Purchase Your Ticket with a Credit Card That Includes Travel Insurance
I actually did have travel insurance since I purchased the tickets using my Chase Ultimate Rewards points from my Sapphire Reserve Card. The Sapphire Reserve Card insurance will pay up to $100 per day per passenger for 5 days for delayed baggage or $3,000 per passenger if the bag is completely lost. However, this insurance is “in excess” of any other compensation, meaning that you have to file with the airline first.
Lesson Learned – With both Chase and British Airways, claims must be made within 21 days of the incident, and you must upload each receipt one-by-one. With British Airways’s poorly functioning online system, the image must be in JPEG (no other file type worked even though the site said it supported PDF), and each file must be less than something small like 1 megabyte.
In total, I asked British Airways to compensate me for $2,066 or $1033 per passenger’s lost bag. However, they took exception with my purchase of a roll-aboard and backpack, claiming that Tumi and Victorinox counted as “replacement” and not “necessities.” As such, they only chipped in 50 euros per bag and paid a total of $1,563.
Via their “reply form” to Shlesha in India, I pushed back on them not compensating for my luggage, as I obviously needed a way to get my newly purchased goods from city to city in Europe and ultimately back home. And-surprisingly-the famous KaDeWe department store in Berlin doesn’t sell 50 euro bags.
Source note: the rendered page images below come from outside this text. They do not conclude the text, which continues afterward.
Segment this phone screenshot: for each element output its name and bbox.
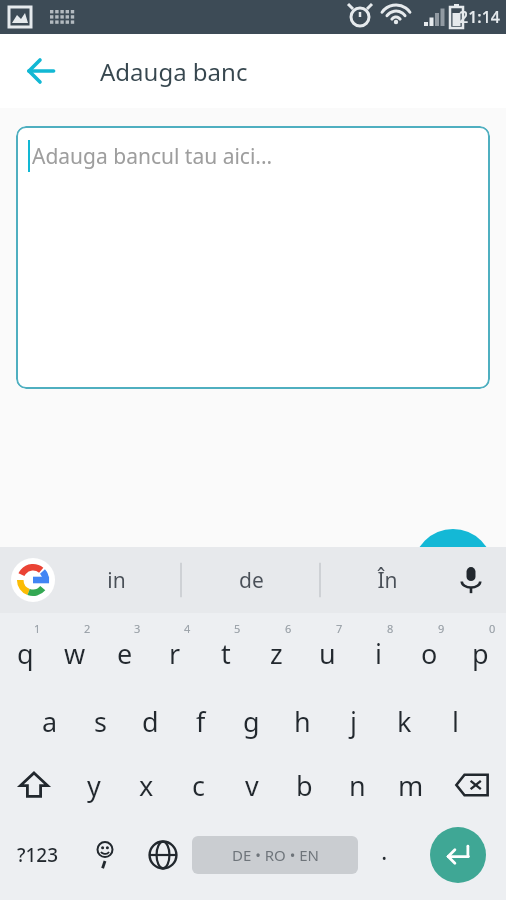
staticText: t (221, 635, 231, 672)
staticText: p (472, 635, 489, 672)
staticText: q (17, 635, 34, 672)
button[interactable]: În (332, 547, 442, 613)
staticText: m (398, 767, 424, 804)
button[interactable]: ?123 (0, 819, 76, 891)
button[interactable]: 8 (353, 615, 404, 683)
button[interactable]: 4 (150, 615, 200, 683)
staticText: in (107, 566, 126, 595)
staticText: În (377, 566, 398, 595)
staticText: h (294, 703, 311, 740)
button[interactable]: Enter (430, 827, 486, 883)
staticText: z (270, 635, 283, 672)
staticText: w (64, 635, 86, 672)
staticText: g (243, 703, 260, 740)
button[interactable]: v (225, 751, 278, 819)
staticText: r (169, 635, 181, 672)
staticText: s (94, 703, 107, 740)
button[interactable]: 0 (455, 615, 506, 683)
button[interactable]: j (328, 683, 379, 751)
staticText: b (296, 767, 313, 804)
staticText: Adauga banc (100, 55, 248, 88)
staticText: k (397, 703, 412, 740)
button[interactable]: Google (9, 556, 57, 604)
staticText: j (350, 703, 357, 740)
staticText: a (42, 703, 58, 740)
button[interactable]: s (75, 683, 125, 751)
staticText: f (196, 703, 206, 740)
button[interactable]: . (358, 819, 410, 891)
button[interactable]: y (68, 751, 120, 819)
button[interactable]: Adauga bancul tau aici... (16, 126, 490, 389)
button[interactable]: 6 (251, 615, 302, 683)
staticText: l (452, 703, 459, 740)
button[interactable]: 2 (50, 615, 100, 683)
staticText: 1 (34, 621, 41, 636)
button[interactable]: Add (413, 529, 493, 609)
button[interactable]: Emoji (76, 819, 134, 891)
button[interactable]: in (61, 547, 171, 613)
staticText: 21:14 (459, 6, 500, 28)
staticText: c (192, 767, 205, 804)
button[interactable]: a (25, 683, 75, 751)
staticText: 3 (134, 621, 141, 636)
staticText: 6 (285, 621, 292, 636)
button[interactable]: Change language (134, 819, 192, 891)
staticText: u (319, 635, 336, 672)
staticText: i (375, 635, 382, 672)
staticText: 9 (438, 621, 445, 636)
button[interactable]: m (384, 751, 437, 819)
button[interactable]: h (277, 683, 328, 751)
button[interactable]: de (196, 547, 306, 613)
staticText: . (381, 834, 388, 867)
button[interactable]: 9 (404, 615, 455, 683)
button[interactable]: d (125, 683, 175, 751)
button[interactable]: 5 (200, 615, 251, 683)
staticText: x (139, 767, 154, 804)
staticText: 2 (84, 621, 91, 636)
button[interactable]: f (175, 683, 226, 751)
button[interactable]: k (379, 683, 430, 751)
staticText: n (349, 767, 366, 804)
staticText: o (421, 635, 438, 672)
button[interactable]: 1 (0, 615, 50, 683)
button[interactable]: Shift (0, 751, 68, 819)
staticText: DE • RO • EN (232, 845, 319, 865)
staticText: e (117, 635, 133, 672)
staticText: 0 (489, 621, 496, 636)
button[interactable]: c (172, 751, 225, 819)
button[interactable]: DE • RO • EN (192, 836, 358, 874)
staticText: 7 (336, 621, 343, 636)
staticText: 8 (387, 621, 394, 636)
button[interactable]: x (120, 751, 172, 819)
button[interactable]: 7 (302, 615, 353, 683)
staticText: 5 (234, 621, 241, 636)
button[interactable]: Voice input (446, 555, 496, 605)
staticText: d (142, 703, 159, 740)
button[interactable]: 3 (100, 615, 150, 683)
staticText: Adauga bancul tau aici... (32, 142, 273, 171)
button[interactable]: g (226, 683, 277, 751)
staticText: 4 (184, 621, 191, 636)
staticText: v (245, 767, 259, 804)
staticText: de (239, 566, 264, 595)
button[interactable]: l (430, 683, 481, 751)
button[interactable]: n (331, 751, 384, 819)
button[interactable]: b (278, 751, 331, 819)
button[interactable]: Back (14, 44, 68, 98)
staticText: ?123 (17, 842, 59, 868)
button[interactable]: Backspace (437, 751, 506, 819)
staticText: y (87, 767, 101, 804)
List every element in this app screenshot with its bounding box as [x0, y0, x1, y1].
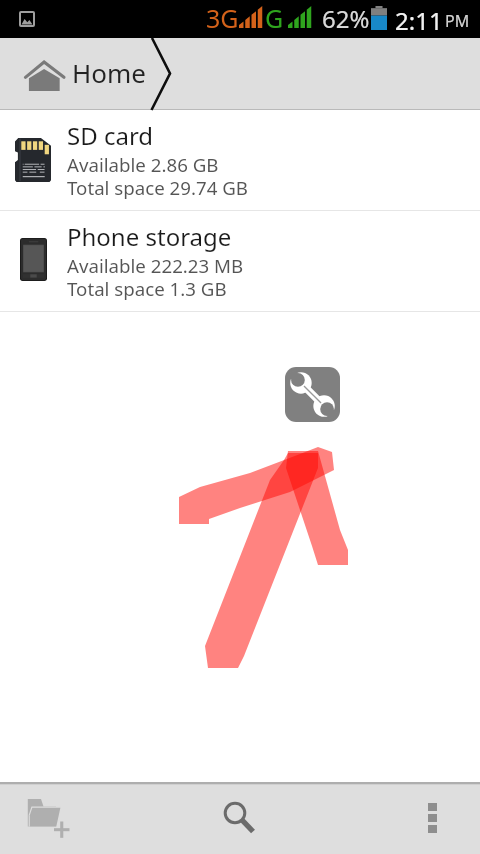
button[interactable]: Search [195, 790, 281, 850]
staticText: PM [445, 10, 470, 32]
staticText: Available 2.86 GB [67, 152, 219, 177]
staticText: Phone storage [67, 220, 232, 253]
staticText: 3G [206, 1, 239, 35]
staticText: 2:11 [395, 4, 443, 37]
button[interactable]: New folder [6, 790, 92, 850]
button[interactable]: More options [389, 790, 475, 850]
staticText: Home [72, 55, 146, 90]
staticText: G [265, 1, 284, 35]
staticText: SD card [67, 119, 154, 152]
staticText: 62% [322, 2, 370, 35]
staticText: Total space 29.74 GB [67, 175, 248, 200]
button[interactable]: SD card [0, 110, 480, 210]
staticText: Available 222.23 MB [67, 253, 244, 278]
staticText: Total space 1.3 GB [67, 276, 227, 301]
button[interactable]: Phone storage [0, 211, 480, 311]
button[interactable]: Home [0, 38, 480, 110]
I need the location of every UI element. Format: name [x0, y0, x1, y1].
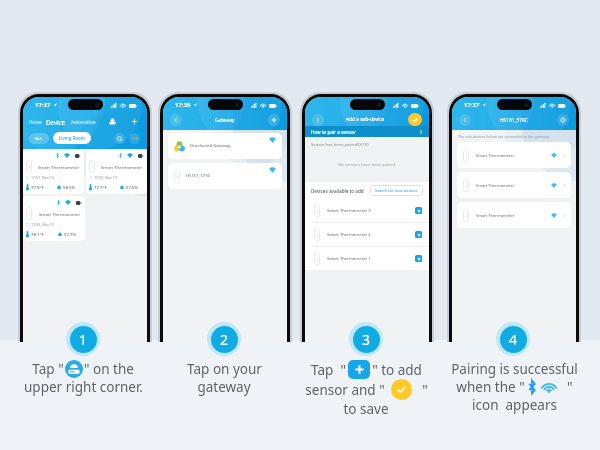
staticText: 1	[79, 330, 88, 349]
button[interactable]: Add gateway	[107, 116, 118, 127]
staticText: Distributed Gateway	[190, 143, 231, 149]
staticText: 4	[509, 330, 518, 349]
staticText: 17:57, Nov 13	[31, 175, 54, 180]
staticText: 78.1°F	[31, 231, 44, 237]
staticText: 3	[362, 330, 371, 349]
button[interactable]: Step 2	[207, 322, 241, 356]
button[interactable]: Distributed Gateway	[168, 133, 282, 159]
staticText: Smart Thermometer 3	[327, 208, 371, 214]
button[interactable]: Smart Thermometer	[457, 142, 571, 168]
staticText: Smart Thermometer 1	[327, 256, 371, 262]
staticText: Tap "	[32, 360, 64, 378]
button[interactable]: Smart Thermometer	[457, 202, 571, 228]
button[interactable]: Smart Thermometer	[23, 149, 84, 194]
staticText: upper right corner.	[24, 378, 143, 396]
staticText: Smart Thermometer	[476, 213, 515, 218]
staticText: 77.7°F	[94, 184, 107, 190]
button[interactable]: Step 4	[496, 322, 530, 356]
button[interactable]: Back	[170, 114, 182, 126]
staticText: gateway	[197, 378, 251, 396]
staticText: Smart Thermometer	[101, 164, 143, 170]
button[interactable]: More	[129, 133, 140, 144]
staticText: 57.6%	[126, 184, 139, 190]
button[interactable]: How to pair a sensor	[305, 126, 429, 137]
button[interactable]: Save	[408, 113, 422, 126]
staticText: Search for new sensors	[375, 188, 418, 193]
staticText: Pairing is successful	[451, 360, 578, 378]
button[interactable]: Home	[29, 119, 42, 125]
button[interactable]: Smart Thermometer 3	[305, 199, 429, 222]
button[interactable]: Step 3	[349, 322, 383, 356]
staticText: Living Room	[59, 135, 85, 141]
staticText: Automation	[71, 119, 96, 125]
button[interactable]: Add	[129, 116, 140, 127]
staticText: Smart Thermometer	[38, 164, 80, 170]
staticText: 17:37	[464, 101, 480, 109]
button[interactable]: Smart Thermometer	[86, 149, 147, 194]
staticText: Tap "	[311, 361, 346, 379]
button[interactable]: ALL	[29, 133, 49, 144]
button[interactable]: Smart Thermometer	[23, 196, 85, 241]
staticText: ALL	[35, 136, 43, 142]
staticText: 57.7%	[64, 231, 77, 237]
button[interactable]: Step 1	[66, 322, 100, 356]
staticText: Home	[29, 119, 42, 125]
staticText: No sensors have been paired	[338, 162, 396, 168]
button[interactable]: Smart Thermometer 2	[305, 223, 429, 246]
button[interactable]: Add Smart Thermometer 1	[415, 255, 422, 262]
staticText: " on the	[84, 360, 134, 378]
button[interactable]: Add Smart Thermometer 2	[415, 231, 422, 238]
staticText: How to pair a sensor	[311, 129, 356, 135]
staticText: Smart Thermometer	[39, 211, 81, 217]
staticText: 17:36	[175, 101, 191, 109]
staticText: 17:53, Nov 13	[31, 222, 54, 227]
staticText: 17:57	[35, 101, 51, 109]
staticText: 2	[220, 330, 229, 349]
button[interactable]: Living Room	[53, 132, 91, 144]
staticText: 58.5%	[63, 184, 76, 190]
button[interactable]: Smart Thermometer 1	[305, 247, 429, 270]
button[interactable]: Search	[114, 133, 125, 144]
staticText: HS161_579C	[186, 173, 211, 179]
staticText: Devices available to add	[311, 188, 364, 194]
staticText: 17:57, Nov 13	[94, 175, 117, 180]
staticText: The sub-devices below are connected to t…	[458, 134, 550, 139]
staticText: Sensor has been paired(0/10)	[311, 142, 369, 148]
staticText: Smart Thermometer	[476, 183, 515, 188]
button[interactable]: Add Smart Thermometer 3	[415, 207, 422, 214]
staticText: HS161_579C	[500, 117, 528, 124]
staticText: Smart Thermometer 2	[327, 232, 371, 238]
staticText: Smart Thermometer	[476, 153, 515, 158]
staticText: sensor and "	[305, 381, 385, 399]
staticText: to save	[343, 400, 389, 418]
staticText: icon appears	[472, 396, 557, 414]
button[interactable]: Add	[268, 114, 280, 126]
button[interactable]: Search for new sensors	[370, 185, 423, 196]
staticText: Add a sub-device	[346, 116, 385, 123]
staticText: 77.9°F	[31, 184, 44, 190]
button[interactable]: Smart Thermometer	[457, 172, 571, 198]
button[interactable]: Settings	[557, 114, 569, 126]
button[interactable]: Device	[46, 118, 66, 126]
staticText: Gateway	[215, 117, 235, 124]
button[interactable]: Back	[312, 114, 324, 126]
button[interactable]: HS161_579C	[168, 163, 282, 189]
staticText: Device	[46, 118, 66, 126]
staticText: "	[422, 381, 428, 399]
staticText: "	[556, 378, 573, 396]
button[interactable]: Back	[459, 114, 471, 126]
staticText: " to add	[372, 361, 422, 379]
staticText: Tap on your	[187, 360, 262, 378]
staticText: when the "	[456, 378, 525, 396]
button[interactable]: Automation	[71, 119, 96, 125]
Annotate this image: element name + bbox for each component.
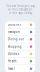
button[interactable]: Groceries — [5, 21, 35, 29]
staticText: Transport — [8, 30, 20, 34]
button[interactable]: Dining out — [5, 36, 35, 43]
button[interactable]: Health — [5, 58, 35, 65]
button[interactable]: Shopping — [5, 43, 35, 50]
staticText: Choose how you pay — [6, 4, 34, 8]
staticText: Groceries — [8, 23, 21, 26]
staticText: Utilities — [8, 52, 19, 56]
staticText: Shopping — [8, 45, 22, 48]
button[interactable]: Travel — [5, 65, 35, 72]
staticText: Dining out — [8, 38, 24, 41]
staticText: in the app today — [8, 11, 32, 15]
staticText: for this transaction — [8, 8, 32, 11]
button[interactable]: Utilities — [5, 50, 35, 58]
staticText: Health — [8, 60, 17, 63]
staticText: Travel — [8, 67, 15, 70]
button[interactable]: Transport — [5, 29, 35, 36]
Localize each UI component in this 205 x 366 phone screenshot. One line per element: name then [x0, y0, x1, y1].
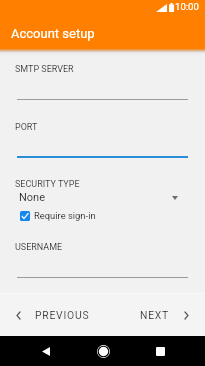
- button[interactable]: Require sign-in: [20, 210, 96, 221]
- staticText: PREVIOUS: [35, 309, 90, 321]
- button[interactable]: Back: [31, 336, 61, 366]
- button[interactable]: Recent apps: [145, 336, 175, 366]
- staticText: Account setup: [11, 26, 95, 41]
- staticText: NEXT: [140, 309, 170, 321]
- staticText: 10:00: [175, 1, 199, 12]
- staticText: None: [19, 191, 46, 204]
- staticText: PORT: [15, 122, 38, 133]
- button[interactable]: NEXT: [140, 309, 188, 321]
- button[interactable]: Home: [88, 336, 118, 366]
- staticText: SECURITY TYPE: [15, 179, 80, 190]
- staticText: USERNAME: [15, 242, 63, 253]
- staticText: SMTP SERVER: [15, 64, 74, 75]
- staticText: Require sign-in: [34, 210, 96, 221]
- button[interactable]: PREVIOUS: [17, 309, 90, 321]
- button[interactable]: Security type dropdown: [165, 190, 185, 206]
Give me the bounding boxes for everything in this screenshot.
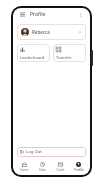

They adamantly refused to pay for the luggage; however, to be fair, they did compensate me for my Ray-Ban sunglasses, G-Star jeans, and Lacoste polo. And I guess they gave me in total 3 upgrades to business class (more on that later), so I let the issue drop.
However, if I could do it all over again, I would have preferred to have kept my original flights in the middle of the plane, not have spent 8-hours buying new stuff, which I neither wanted nor needed, and spending a further 8+ hours trying to find my bags and getting reimbursed for my expenses!
If you’re reading this article, your luggage has probably already been lost or delayed. But I hope my experience will at least help relieve some of your stress and anxiety.